TASK INPUT:

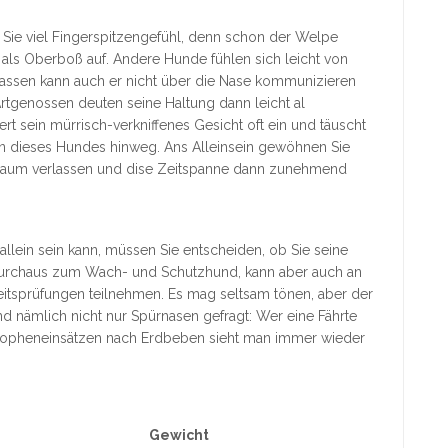
 Sie viel Fingerspitzengefühl, denn schon der Welpe
 als Oberboß auf. Andere Hunde fühlen sich leicht von
Rassen kann auch er nicht über die Nase kommunizieren
Artgenossen deuten seine Haltung dann leicht al
 sein mürrisch-verkniffenes Gesicht oft ein und täuscht
n dieses Hundes hinweg. Ans Alleinsein gewöhnen Sie
n Raum verlassen und dise Zeitspanne dann zunehmend
allein sein kann, müssen Sie entscheiden, ob Sie seine
 durchaus zum Wach- und Schutzhund, kann aber auch an
itsprüfungen teilnehmen. Es mag seltsam tönen, aber der
d nämlich nicht nur Spürnasen gefragt: Wer eine Fährte
tastropheneinsätzen nach Erdbeben sieht man immer wieder
Gewicht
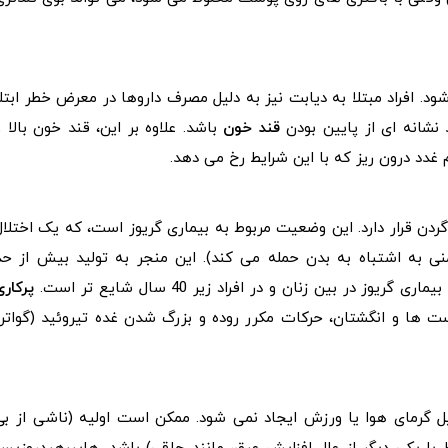
. افراد مبتلا به دیابت نیز به دلیل مصرف داروها در معرض خطر ابتلا
نشانه ای از پایین بودن
قند خون
باشد. علاوه بر این، قند خون بالا و
غدد درون ریز که با این شرایط رخ می دهد.
ردن قرار دارد. این وضعیت مربوط به بیماری گریوز است، که یک اختلال
 به اشتباه به بدن حمله می کند). این منجر به تولید بیش از حد
ر بین زنان و در افراد زیر 40 سال شایع تر است.
پرکاری
 ها و انگشتان، حرکات مکرر روده و بزرگ شدن غده تیروئید (گواتر)
گرمای هوا یا ورزش ایجاد نمی شود. ممکن است اولیه (ناشی از بی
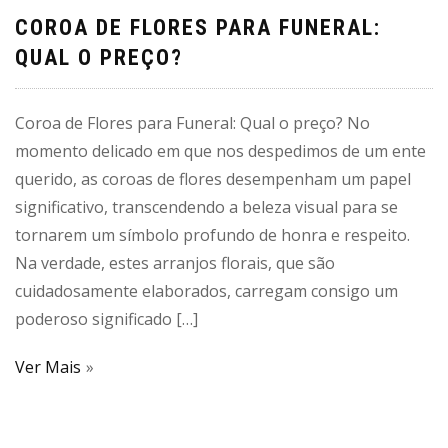
COROA DE FLORES PARA FUNERAL:
QUAL O PREÇO?
Coroa de Flores para Funeral: Qual o preço? No
momento delicado em que nos despedimos de um ente
querido, as coroas de flores desempenham um papel
significativo, transcendendo a beleza visual para se
tornarem um símbolo profundo de honra e respeito.
Na verdade, estes arranjos florais, que são
cuidadosamente elaborados, carregam consigo um
poderoso significado […]
Ver Mais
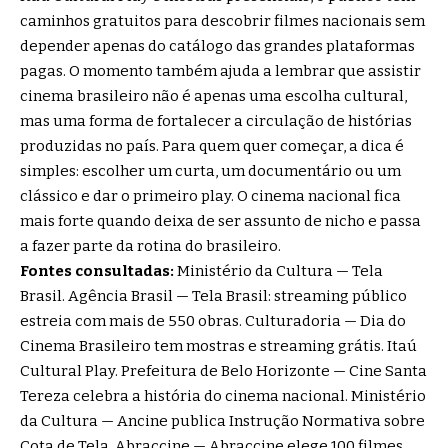
caminhos gratuitos para descobrir filmes nacionais sem
depender apenas do catálogo das grandes plataformas
pagas. O momento também ajuda a lembrar que assistir
cinema brasileiro não é apenas uma escolha cultural,
mas uma forma de fortalecer a circulação de histórias
produzidas no país. Para quem quer começar, a dica é
simples: escolher um curta, um documentário ou um
clássico e dar o primeiro play. O cinema nacional fica
mais forte quando deixa de ser assunto de nicho e passa
a fazer parte da rotina do brasileiro.
Fontes consultadas:
Ministério da Cultura — Tela
Brasil
.
Agência Brasil — Tela Brasil: streaming público
estreia com mais de 550 obras
.
Culturadoria — Dia do
Cinema Brasileiro tem mostras e streaming grátis
.
Itaú
Cultural Play
.
Prefeitura de Belo Horizonte — Cine Santa
Tereza celebra a história do cinema nacional
.
Ministério
da Cultura — Ancine publica Instrução Normativa sobre
Cota de Tela
.
Abraccine — Abraccine elege 100 filmes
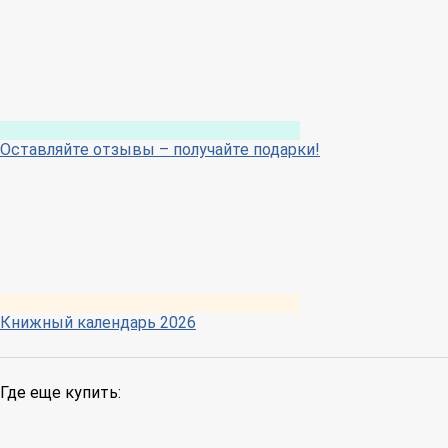
Оставляйте отзывы – получайте подарки!
Книжный календарь 2026
Где еще купить:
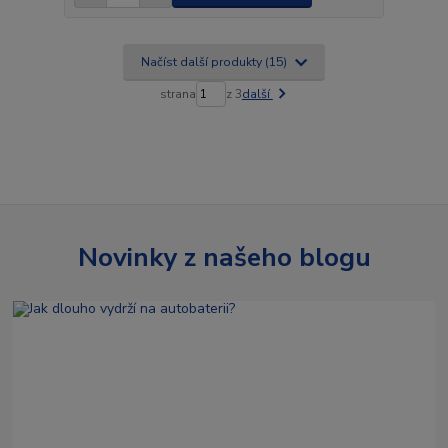
Načíst další produkty (15)
strana
z 3
další
Novinky z našeho blogu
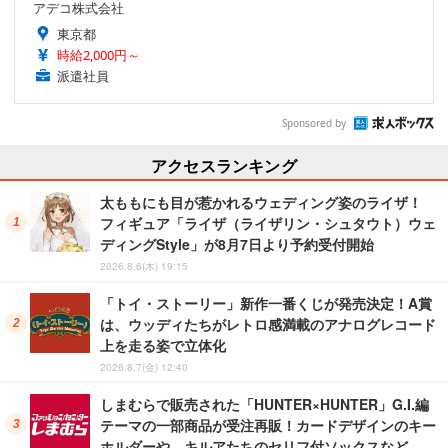
アデコ株式会社
東京都
時給2,000円～
派遣社員
Sponsored by
アクセスランキング
太ももにも目が惹かれるウェディング姿のライザ！
フィギュア「ライザ（ライザリン・シュタウト）ウェ
ディングStyle」が8月7日より予約受付開始
2026.8.6(木) 19:15
「トイ・ストーリー」新作一番くじが発売決定！A賞
は、ウッディたちがレトロ感満載のアナログレコード
上を走る姿で立体化
2026.8.7(金) 12:40
しまむらで販売された「HUNTER×HUNTER」G.I.編
テーマの一部商品が受注再販！カードデザインのキー
ホルダーや、キルアたちのセリフ付ソックスなど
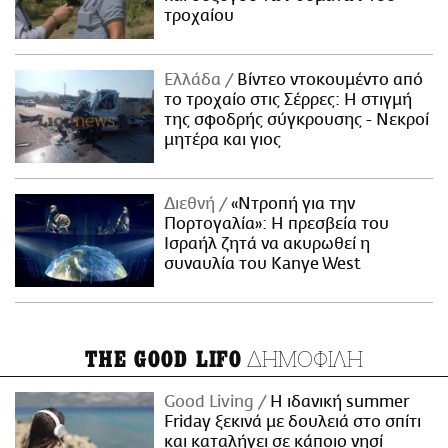
τροχαίου
Ελλάδα
Βίντεο ντοκουμέντο από
το τροχαίο στις Σέρρες: Η στιγμή
της σφοδρής σύγκρουσης - Νεκροί
μητέρα και γιος
Διεθνή
«Ντροπή για την
Πορτογαλία»: Η πρεσβεία του
Ισραήλ ζητά να ακυρωθεί η
συναυλία του Kanye West
ΔΗΜΟΦΙΛΗ
THE GOOD LIFO
Good Living
Η ιδανική summer
Friday ξεκινά με δουλειά στο σπίτι
και καταλήγει σε κάποιο νησί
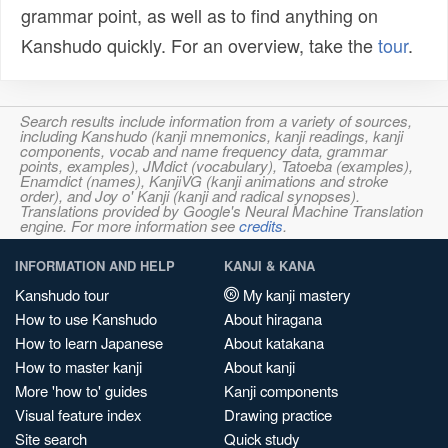
grammar point, as well as to find anything on
Kanshudo quickly. For an overview, take the
tour
.
Search results include information from a variety of sources,
including Kanshudo (kanji mnemonics, kanji readings, kanji
components, vocab and name frequency data, grammar
points, examples), JMdict (vocabulary), Tatoeba (examples),
Enamdict (names), KanjiVG (kanji animations and stroke
order), and Joy o' Kanji (kanji and radical synopses).
Translations provided by Google's Neural Machine Translation
engine. For more information see
credits
.
INFORMATION AND HELP
KANJI & KANA
Kanshudo tour
My kanji mastery
How to use Kanshudo
About hiragana
How to learn Japanese
About katakana
How to master kanji
About kanji
More 'how to' guides
Kanji components
Visual feature index
Drawing practice
Site search
Quick study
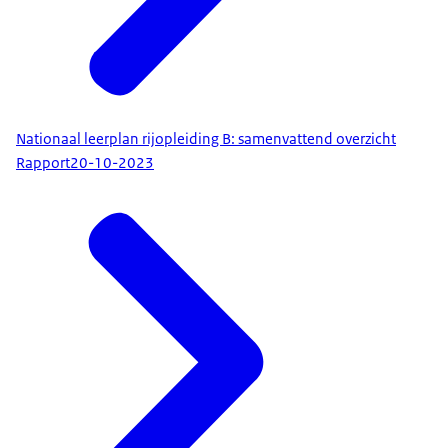
Nationaal leerplan rijopleiding B: samenvattend overzicht
Rapport
20-10-2023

ASSIGNED TASK:
Identify every line above that includes the word "aber", and show those lines.

ANSWER TO THIS TASK:
 durchaus zum Wach- und Schutzhund, kann aber auch an
itsprüfungen teilnehmen. Es mag seltsam tönen, aber der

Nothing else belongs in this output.